** Brief **
Both the line containing "(+20) 1222137316 (169, 1937)" and the line containing "Privacy policy (488, 2233)" belong to the span. Output exactly that span from the listing below, and nothing outside it.

** Records provided **

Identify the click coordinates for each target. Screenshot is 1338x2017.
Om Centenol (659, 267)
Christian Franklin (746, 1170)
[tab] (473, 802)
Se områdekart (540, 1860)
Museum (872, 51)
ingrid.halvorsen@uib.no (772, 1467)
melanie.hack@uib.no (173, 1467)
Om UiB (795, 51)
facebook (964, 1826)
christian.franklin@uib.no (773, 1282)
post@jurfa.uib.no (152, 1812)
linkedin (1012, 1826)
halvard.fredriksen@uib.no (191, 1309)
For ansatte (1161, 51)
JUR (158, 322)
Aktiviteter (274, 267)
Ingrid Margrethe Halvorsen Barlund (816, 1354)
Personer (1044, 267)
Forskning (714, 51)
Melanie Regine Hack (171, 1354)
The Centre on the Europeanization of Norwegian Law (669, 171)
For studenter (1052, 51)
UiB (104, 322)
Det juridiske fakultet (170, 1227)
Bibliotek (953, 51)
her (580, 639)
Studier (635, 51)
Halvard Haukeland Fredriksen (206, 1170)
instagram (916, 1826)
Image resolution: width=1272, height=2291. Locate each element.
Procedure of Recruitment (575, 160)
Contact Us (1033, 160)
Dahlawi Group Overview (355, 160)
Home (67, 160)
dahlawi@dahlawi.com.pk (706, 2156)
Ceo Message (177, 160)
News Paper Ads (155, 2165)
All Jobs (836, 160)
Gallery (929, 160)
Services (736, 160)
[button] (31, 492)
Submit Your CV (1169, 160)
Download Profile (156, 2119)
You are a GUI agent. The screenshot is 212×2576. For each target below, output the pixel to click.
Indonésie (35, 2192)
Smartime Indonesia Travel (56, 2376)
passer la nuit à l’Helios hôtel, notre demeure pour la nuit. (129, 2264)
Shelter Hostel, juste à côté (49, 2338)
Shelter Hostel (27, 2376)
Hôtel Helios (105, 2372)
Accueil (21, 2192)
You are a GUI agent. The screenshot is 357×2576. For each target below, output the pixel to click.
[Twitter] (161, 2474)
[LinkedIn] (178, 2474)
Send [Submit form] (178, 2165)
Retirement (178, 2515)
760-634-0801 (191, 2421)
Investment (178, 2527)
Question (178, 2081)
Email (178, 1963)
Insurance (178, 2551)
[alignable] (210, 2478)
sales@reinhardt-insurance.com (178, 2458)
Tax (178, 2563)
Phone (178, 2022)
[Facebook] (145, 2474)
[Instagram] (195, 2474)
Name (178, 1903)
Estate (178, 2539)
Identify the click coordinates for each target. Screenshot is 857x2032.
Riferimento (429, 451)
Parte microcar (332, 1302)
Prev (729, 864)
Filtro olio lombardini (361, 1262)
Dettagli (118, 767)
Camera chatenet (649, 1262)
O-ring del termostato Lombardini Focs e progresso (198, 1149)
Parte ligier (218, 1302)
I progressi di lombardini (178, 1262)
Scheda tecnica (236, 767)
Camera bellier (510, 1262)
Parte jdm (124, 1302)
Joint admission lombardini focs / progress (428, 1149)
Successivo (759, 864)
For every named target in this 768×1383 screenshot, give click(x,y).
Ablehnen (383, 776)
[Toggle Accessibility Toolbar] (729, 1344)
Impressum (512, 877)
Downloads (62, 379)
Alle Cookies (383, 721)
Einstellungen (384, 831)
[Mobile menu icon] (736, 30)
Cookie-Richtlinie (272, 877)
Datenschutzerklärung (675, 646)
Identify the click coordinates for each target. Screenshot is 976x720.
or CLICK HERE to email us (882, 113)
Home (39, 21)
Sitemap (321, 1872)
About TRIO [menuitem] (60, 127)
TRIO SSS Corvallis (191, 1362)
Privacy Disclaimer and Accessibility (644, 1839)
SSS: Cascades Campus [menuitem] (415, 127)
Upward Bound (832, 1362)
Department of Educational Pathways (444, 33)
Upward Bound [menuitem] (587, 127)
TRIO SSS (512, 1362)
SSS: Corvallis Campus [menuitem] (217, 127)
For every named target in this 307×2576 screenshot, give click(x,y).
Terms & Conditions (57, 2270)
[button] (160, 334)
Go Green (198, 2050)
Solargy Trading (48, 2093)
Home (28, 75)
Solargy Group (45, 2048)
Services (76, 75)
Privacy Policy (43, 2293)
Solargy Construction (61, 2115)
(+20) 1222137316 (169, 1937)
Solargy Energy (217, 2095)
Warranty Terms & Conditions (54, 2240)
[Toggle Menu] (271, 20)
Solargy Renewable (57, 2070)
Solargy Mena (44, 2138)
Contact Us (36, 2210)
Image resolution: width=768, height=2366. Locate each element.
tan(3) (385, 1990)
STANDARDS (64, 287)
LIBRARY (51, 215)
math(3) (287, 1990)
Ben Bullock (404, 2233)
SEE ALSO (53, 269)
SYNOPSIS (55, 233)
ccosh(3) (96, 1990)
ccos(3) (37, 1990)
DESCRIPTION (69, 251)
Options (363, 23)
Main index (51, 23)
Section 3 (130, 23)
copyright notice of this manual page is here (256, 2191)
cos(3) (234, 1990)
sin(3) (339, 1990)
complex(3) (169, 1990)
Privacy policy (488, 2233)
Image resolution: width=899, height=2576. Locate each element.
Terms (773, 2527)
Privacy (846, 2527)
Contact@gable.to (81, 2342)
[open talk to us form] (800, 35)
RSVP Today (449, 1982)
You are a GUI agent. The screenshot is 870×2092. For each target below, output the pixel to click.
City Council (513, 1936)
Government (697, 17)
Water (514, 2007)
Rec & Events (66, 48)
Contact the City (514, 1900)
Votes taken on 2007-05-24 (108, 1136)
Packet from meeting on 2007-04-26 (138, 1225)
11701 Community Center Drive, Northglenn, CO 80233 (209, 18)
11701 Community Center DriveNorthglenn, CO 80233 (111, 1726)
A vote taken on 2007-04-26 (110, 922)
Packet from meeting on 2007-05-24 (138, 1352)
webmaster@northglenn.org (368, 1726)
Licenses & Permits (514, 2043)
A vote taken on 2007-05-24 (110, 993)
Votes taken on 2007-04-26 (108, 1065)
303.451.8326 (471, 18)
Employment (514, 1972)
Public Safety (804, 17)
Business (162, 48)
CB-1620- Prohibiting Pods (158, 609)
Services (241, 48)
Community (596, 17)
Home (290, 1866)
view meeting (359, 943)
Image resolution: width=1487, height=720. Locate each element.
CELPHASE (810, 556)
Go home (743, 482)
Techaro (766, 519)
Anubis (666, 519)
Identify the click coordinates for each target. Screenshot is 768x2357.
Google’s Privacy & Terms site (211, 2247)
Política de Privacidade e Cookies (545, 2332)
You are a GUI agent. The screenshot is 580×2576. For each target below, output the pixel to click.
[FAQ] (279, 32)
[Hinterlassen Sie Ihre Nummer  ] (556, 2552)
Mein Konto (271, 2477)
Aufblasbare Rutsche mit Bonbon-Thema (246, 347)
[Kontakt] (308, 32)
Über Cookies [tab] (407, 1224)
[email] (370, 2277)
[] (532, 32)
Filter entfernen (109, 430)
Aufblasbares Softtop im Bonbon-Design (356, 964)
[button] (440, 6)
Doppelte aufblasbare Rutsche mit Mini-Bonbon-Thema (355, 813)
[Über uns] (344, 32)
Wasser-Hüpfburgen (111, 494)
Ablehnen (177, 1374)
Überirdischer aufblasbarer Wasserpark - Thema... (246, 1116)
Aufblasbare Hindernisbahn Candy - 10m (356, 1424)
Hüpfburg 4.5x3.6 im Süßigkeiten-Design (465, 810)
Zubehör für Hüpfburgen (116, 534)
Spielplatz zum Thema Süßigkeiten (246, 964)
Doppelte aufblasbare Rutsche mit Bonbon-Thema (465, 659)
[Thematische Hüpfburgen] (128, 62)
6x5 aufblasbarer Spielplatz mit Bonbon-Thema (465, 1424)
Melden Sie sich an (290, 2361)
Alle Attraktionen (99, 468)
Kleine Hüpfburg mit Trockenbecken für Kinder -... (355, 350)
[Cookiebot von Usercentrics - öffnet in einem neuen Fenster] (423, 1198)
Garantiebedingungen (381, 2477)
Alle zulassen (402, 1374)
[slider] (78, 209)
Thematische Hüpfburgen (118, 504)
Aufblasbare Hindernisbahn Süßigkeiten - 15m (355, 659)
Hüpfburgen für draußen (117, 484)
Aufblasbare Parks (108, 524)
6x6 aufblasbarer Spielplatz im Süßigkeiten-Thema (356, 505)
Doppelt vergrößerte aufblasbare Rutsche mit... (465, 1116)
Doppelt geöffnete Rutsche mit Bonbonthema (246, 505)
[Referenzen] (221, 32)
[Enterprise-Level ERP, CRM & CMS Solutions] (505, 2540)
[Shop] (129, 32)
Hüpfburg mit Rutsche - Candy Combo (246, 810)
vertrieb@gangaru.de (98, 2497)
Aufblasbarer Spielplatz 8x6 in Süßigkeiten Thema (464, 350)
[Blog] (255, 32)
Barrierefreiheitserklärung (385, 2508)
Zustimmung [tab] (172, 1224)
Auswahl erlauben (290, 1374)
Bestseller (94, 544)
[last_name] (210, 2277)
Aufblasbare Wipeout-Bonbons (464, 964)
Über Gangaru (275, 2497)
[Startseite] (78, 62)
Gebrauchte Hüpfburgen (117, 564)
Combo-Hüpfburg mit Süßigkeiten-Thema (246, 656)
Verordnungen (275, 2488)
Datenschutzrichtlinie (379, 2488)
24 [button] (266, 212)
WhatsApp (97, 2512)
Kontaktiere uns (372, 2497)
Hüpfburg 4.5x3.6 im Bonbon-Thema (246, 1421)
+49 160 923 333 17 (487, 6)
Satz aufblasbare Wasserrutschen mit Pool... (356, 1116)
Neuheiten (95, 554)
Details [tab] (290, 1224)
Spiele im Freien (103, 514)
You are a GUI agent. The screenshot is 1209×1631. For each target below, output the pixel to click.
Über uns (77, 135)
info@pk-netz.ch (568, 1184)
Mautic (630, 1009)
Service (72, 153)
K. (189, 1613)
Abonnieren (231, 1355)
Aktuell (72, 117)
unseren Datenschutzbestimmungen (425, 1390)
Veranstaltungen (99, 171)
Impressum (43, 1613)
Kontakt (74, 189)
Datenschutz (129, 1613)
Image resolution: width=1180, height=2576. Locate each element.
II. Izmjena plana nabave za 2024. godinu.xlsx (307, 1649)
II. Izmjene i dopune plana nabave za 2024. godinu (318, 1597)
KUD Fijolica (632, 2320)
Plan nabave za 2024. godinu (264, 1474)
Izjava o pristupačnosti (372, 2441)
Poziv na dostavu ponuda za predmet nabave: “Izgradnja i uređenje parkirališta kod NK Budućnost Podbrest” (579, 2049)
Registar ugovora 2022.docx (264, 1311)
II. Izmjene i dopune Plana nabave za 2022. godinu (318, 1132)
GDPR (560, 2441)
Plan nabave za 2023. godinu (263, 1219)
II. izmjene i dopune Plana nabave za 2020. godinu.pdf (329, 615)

** Your response **
(+20) 1222137316 (169, 1937)
Solargy Energy (217, 2095)
Warranty Terms & Conditions (54, 2240)
[Toggle Menu] (271, 20)
Solargy Renewable (57, 2070)
Solargy Mena (44, 2138)
Contact Us (36, 2210)
Image resolution: width=768, height=2366. Locate each element.
tan(3) (385, 1990)
STANDARDS (64, 287)
LIBRARY (51, 215)
math(3) (287, 1990)
Ben Bullock (404, 2233)
SEE ALSO (53, 269)
SYNOPSIS (55, 233)
ccosh(3) (96, 1990)
ccos(3) (37, 1990)
DESCRIPTION (69, 251)
Options (363, 23)
Main index (51, 23)
Section 3 (130, 23)
copyright notice of this manual page is here (256, 2191)
cos(3) (234, 1990)
sin(3) (339, 1990)
complex(3) (169, 1990)
Privacy policy (488, 2233)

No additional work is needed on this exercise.